DIARY

修理

2011-05-30
私は二十代の会社勤めをしていた頃、会社の休みがが平日だった事も有り一人で神戸の街の骨董屋又はアンティークショップを訪ねて回るのがちょっとした趣味だった。どの店も若造を心良く招き入れてくれていたが阪神淡路の震災以降店を閉めてしまったところが多い。神戸の経済状況やアンティークと呼べる年代のものが品薄になって来た事が理由だが街の深みを出していた部分が今少ない事が寂しい。一軒の店の店主を久しぶりに訪ねたところ家具の修理を頼まれて作業場に持ち帰った。19世紀フランスのコンソールだが細い線でよく長い年月頑張ったなと言いたいし、小さいものだが作った人の繊細さと大胆さには見習うところが有る。
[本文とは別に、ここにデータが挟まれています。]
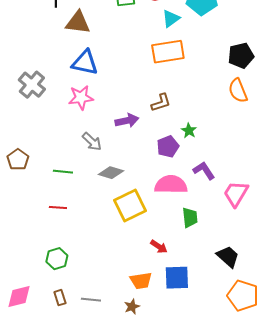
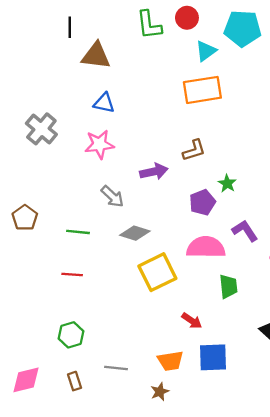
blue triangle: (85, 63) -> (104, 103), size x0.7
gray line: (91, 300) -> (116, 368), moved

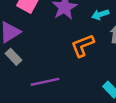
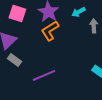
orange L-shape: (83, 46) -> (50, 31), moved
また脚の間にある棚は豆の形をしていて、日本でも「まめまめしい」と怠りずにせっせと働く事を良しとするが、英語やフランス語にも同じようなニュアンスの言葉があり「full of beans 」は、元気いっぱいで、達者でという意味、ポジティブさを造形にした一つの表れなのだろう。古いものを前にそんな話をするのが面白いじゃないか。 次は20世紀のトレー・・・いやこれは私が十数年前に友人の結婚祝いとして作ったものだが長年の内に取手が破損してしまったとの事で修理を引き受けた。夫妻と共に時間を過ごして来ているのでキズも部材も出来るだけそのままにと思ったが、よくよく診断して先の年月の事を考えると取手部分の部材は新しいものに挿げ替える事にした。これはトレーとしては使いにくそうに思われるかもしれないが、料理好きの友人に客をもてなすトレーとしても、料理を盛るプレートとしても使えるようにとデザインしたものだ。「形に意味を」といつも思っている。